The output of a QIC-122 encoder consists of a stream of data, which, in turn, consists of tokens and symbols freely intermixed. Each token or symbol is prefixed by a single bit flag that indicates whether the following data is a dictionary reference or a plain symbol. The definitions for these two sequences are: (1) plaintext: <1><eight-bit-symbol>; (2) dictionary reference: <0><window-
offset><phrase-length>.
The QIC-122 encoder complicates things by further encoding the window-offset and phrase-length codes. Window offsets of less than 128 bytes are encoded in seven bits. Offsets between 128 bytes and 2,047 bytes are encoded in eleven bits. The phrase length uses a variable-bit coding scheme which favors short phrases over long. This explanation will gloss over these as “implementation details.” The glossed-over version of the C code for this algorithm is shown here.
while ( !out_of_symbols ) {
length = find_longest_match(&offset); if ( length > 1 ) {
output_bit( 0 );
length = find_longest_match( &offset ); output_bits( offset ); output_bits( length ); shift_input_buffer( length ); } else { output_bit( 1 ); output_byte( buffer[ 0 ] ); shift_input_buffer( 1 ); } }
Following is an example of what this sliding window looks like when used to encode some C code, in this case the phrase “output_byte.” The previously encoded text, which ends with the phrase “output_bit( 1 );\r,” is at the end of the window. The find_longest_match routine will return a value of 8, since the first eight characters of “output_byte” match the first eight characters of “output_bit.” The encoder will then output a 0 bit to indicate that a dictionary reference is following. Next it will output a 15 to indicate that the start of the phrase is fifteen characters back into the window (‘\r’ is a single symbol). Finally, it will output an 8 to indicate that there are eight matching symbols from the phrase.
Figure 7.1 A sliding window used to encode some C code.
Using QIC-122 encoding, this will take exactly sixteen bits to encode, which means it encodes 8 bytes of data with only 2 bytes. This is clearly a respectable compression ratio, typical of how QIC- 122 works under the best circumstances as shown here:
Figure 7.2 Encoding 8 bytes of data using only 2 bytes.

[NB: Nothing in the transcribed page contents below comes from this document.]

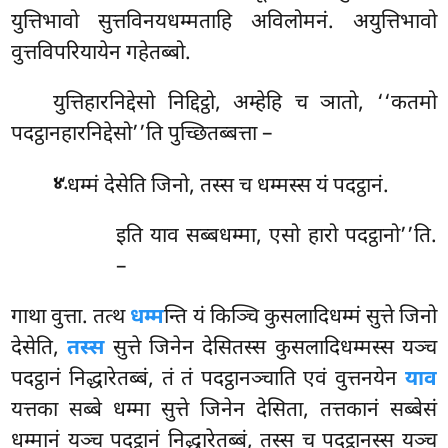
युत्तिभावो सुत्तविनयधम्मताहि अविलोमनं. अयुत्तिभावो
वुत्तविपरियायेन गहेतब्बो.
युत्तिहारनिद्देसो निद्दिट्ठो, अम्हेहि च ञातो, ‘‘कतमो
पदट्ठानहारनिद्देसो’’ति पुच्छितब्बत्ता –
.
‘‘धम्मं
देसेति जिनो, तस्स च धम्मस्स यं पदट्ठानं.
४
इति याव सब्बधम्मा, एसो हारो पदट्ठानो’’ति.
–
गाथा वुत्ता. तत्थ
धम्म
न्ति यं किञ्चि कुसलादिधम्मं सुत्ते जिनो
देसेति,
तस्स
सुत्ते जिनेन देसितस्स कुसलादिधम्मस्स यञ्च
पदट्ठानं निद्धारेतब्बं, तं तं पदट्ठानञ्चाति एवं वुत्तनयेन
याव
यत्तका सब्बे धम्मा सुत्ते जिनेन देसिता, तत्तकानं सब्बेसं
धम्मानं यञ्च पदट्ठानं निद्धारेतब्बं, तस्स च पदट्ठानस्स यञ्च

After the dictionary reference is output, the input stream over eight characters, with the last symbol encoded becoming the last symbol in the window. The next three symbols will not match anything in the window, so they will have to be individually encoded.
This example of QIC-122 gives a brief look at how a dictionary-based compression scheme might work. Chapter 8 will take a more extensive look at LZ77 and its derivatives.